Pittsburgh starter Chris Archer threw behind Dietrich the next at-bat, and a melee ensued after Archer was issued a warning and allowed to remain in the game. Cincinnati's Yasiel Puig, Amir Garrett and Bell were among the five ejected.

"He had a great day," Bell said of Dietrich, who later banged another ball our of the park for his third career two-homer game. "He performed great today, and it's unfortunate that it's acceptable that they're allowed to try to intentionally hurt one of our players."

Despite Dietrich's offense, the Reds lost 7-5 on Sunday. And on Tuesday, Bell will send out flame-thrower Luis Castillo - a former Marlins top prospect -- in hopes that the right-hander can break the club's eight-game losing streak. Cincinnati's only win was a 5-3 victory over the Pirates on opening day on March 28.

Castillo (0-1, 1.42) was the Pitcher of the Year in 2016 when he played for Jupiter, Miami's Advanced A affiliate in the Florida State League. The Marlins later traded him - twice - to San Diego and Cincinnati, but the deal with the Padres was nullified when pitcher Colin Rea landed on the IL after his first Miami start.

Castillo, 26, has been outstanding in his two starts this season. In 12.2 innings pitched he has allowed just three hits and two runs while striking out 17. His only downfall has been his control, walking seven and hitting a batter.
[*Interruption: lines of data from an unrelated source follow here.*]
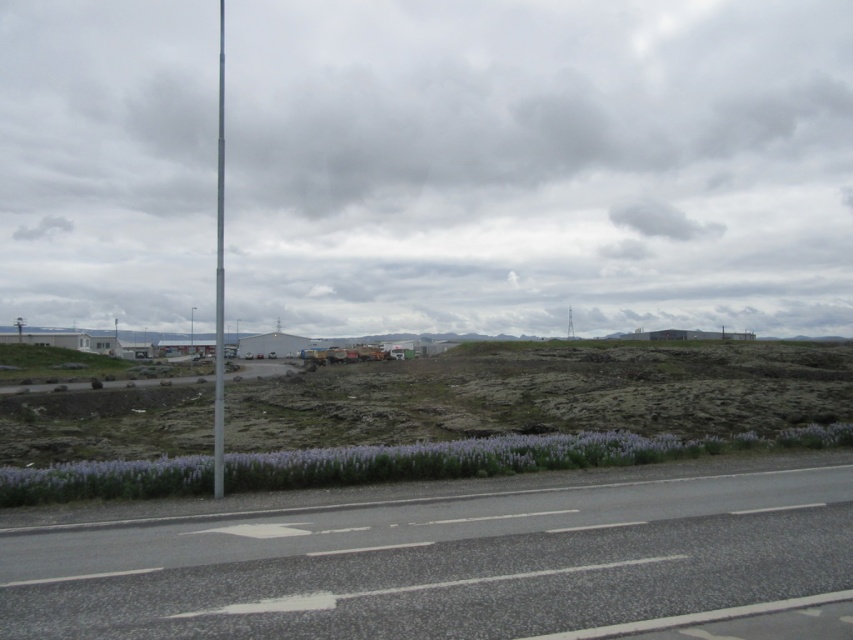 Question: Considering the relative positions of gray asphalt highway at lower center and metallic pole at left in the image provided, where is gray asphalt highway at lower center located with respect to metallic pole at left?

Choices:
 (A) below
 (B) above

Answer: (A)

Question: Among these points, which one is farthest from the camera?

Choices:
 (A) (219, 493)
 (B) (828, 476)

Answer: (B)

Question: Can you confirm if gray asphalt highway at lower center is smaller than metallic pole at left?

Choices:
 (A) no
 (B) yes

Answer: (B)

Question: Which object appears farthest from the camera in this image?

Choices:
 (A) gray asphalt highway at lower center
 (B) metallic pole at left

Answer: (B)

Question: Observing the image, what is the correct spatial positioning of gray asphalt highway at lower center in reference to metallic pole at left?

Choices:
 (A) above
 (B) below

Answer: (B)

Question: Among these objects, which one is nearest to the camera?

Choices:
 (A) gray asphalt highway at lower center
 (B) metallic pole at left

Answer: (A)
Pitching hasn't been the problem for the Reds. They pitching staff is a respectable 12th in team ERA at 3.68 in the major leagues and has surrendered just 32 earned runs, but Cincinnati is last in batting average (.170), runs (21) and hits (49). They have been shut out four times in nine games.
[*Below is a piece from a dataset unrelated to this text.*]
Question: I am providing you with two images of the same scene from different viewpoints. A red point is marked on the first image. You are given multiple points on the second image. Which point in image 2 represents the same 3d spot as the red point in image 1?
Like Cincinnati, Miami (3-7) is off to a rough start. After splitting a four-game series with the Colorado Rockies at home to open the season, the Marlins were swept in South Florida by the New York Mets and the Braves just once in Atlanta.

"It was actually a pretty good ballgame," said Miami manager Don Mattingly of Sunday's 4-3 walk-off loss. "We get two and make it a game. (Curtis Granderson) hit a big home run in the ninth to tie it."

The Marlins' power has been a big surprise this season.

The club has 11 home runs in its 10 contests. Marlins players hit their first 10 homers in half the amount of games (nine) than it took in the 2018 season (18).

Miami's Jose Urena will make his third start and first on the road, but Cincinnati's hitter-friendly Great American Ball Park might not be the best place for the right-hander to get his season on track.

Urena is 0-2, sports a bloated 10.38 ERA and has not worked through five innings in either start. He has been knocked around hard, allowing 16 hits and a homer in 8.2 innings.